(DATA UNDER STUDY Opens)
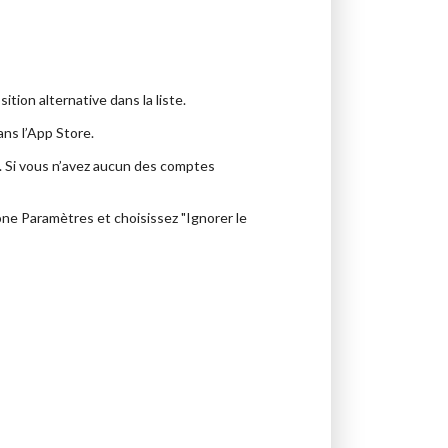
ion alternative dans la liste.
ans l’App Store.
. Si vous n’avez aucun des comptes
’icône Paramètres et choisissez "Ignorer le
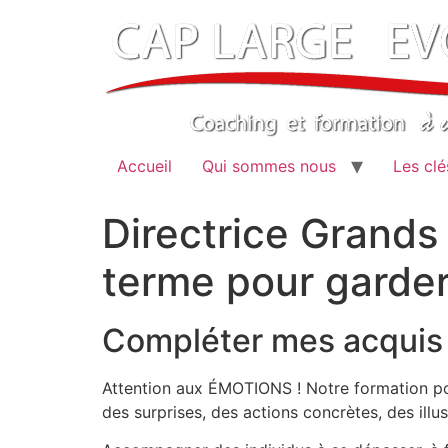
Aller
au
contenu
Accueil
Qui sommes nous
Les clé
Directrice Grand
terme pour garder
Compléter mes acqui
Attention aux ÉMOTIONS ! Notre formation pour
des surprises, des actions concrètes, des illus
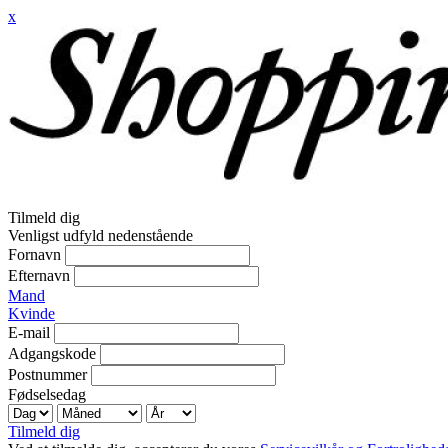
x
Tilmeld dig
Venligst udfyld nedenstående
Fornavn
Efternavn
Mand
Kvinde
E-mail
Adgangskode
Postnummer
Fødselsedag
Tilmeld dig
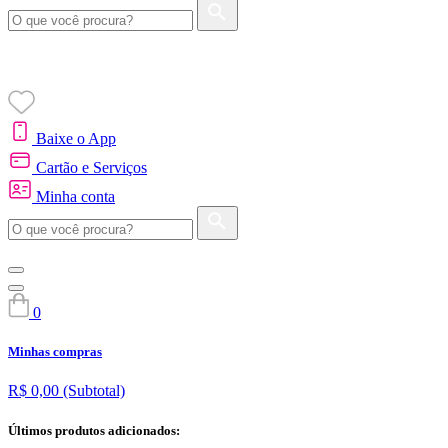
Baixe o App
Cartão e Serviços
Minha conta
0
Minhas compras
R$ 0,00
(Subtotal)
Últimos produtos adicionados:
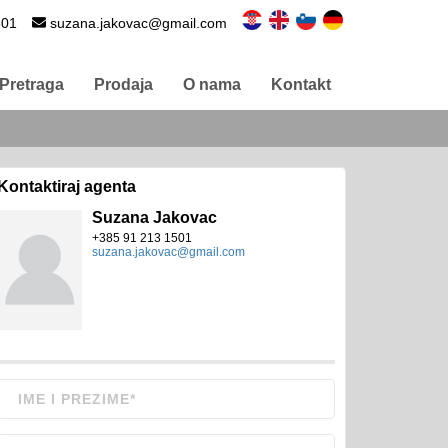
501
suzana.jakovac@gmail.com
Pretraga
Prodaja
O nama
Kontakt
Kontaktiraj agenta
Suzana Jakovac
+385 91 213 1501
suzana.jakovac@gmail.com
(DATA UNDER STUDY Closes)
Print the records exactly and omit all pictures.

OUTPUT FOR THIS TASK>
ion alternative dans la liste.
ans l’App Store.
. Si vous n’avez aucun des comptes
’icône Paramètres et choisissez "Ignorer le
Aller
au
contenu
Accueil
Qui sommes nous
Les clé
Directrice Grand
terme pour garder
Compléter mes acqui
Attention aux ÉMOTIONS ! Notre formation pour
des surprises, des actions concrètes, des illus
x
Tilmeld dig
Venligst udfyld nedenstående
Fornavn
Efternavn
Mand
Kvinde
E-mail
Adgangskode
Postnummer
Fødselsedag
Tilmeld dig
Baixe o App
Cartão e Serviços
Minha conta
0
Minhas compras
R$ 0,00
(Subtotal)
Últimos produtos adicionados:
501
suzana.jakovac@gmail.com
Pretraga
Prodaja
O nama
Kontakt
Kontaktiraj agenta
Suzana Jakovac
+385 91 213 1501
suzana.jakovac@gmail.com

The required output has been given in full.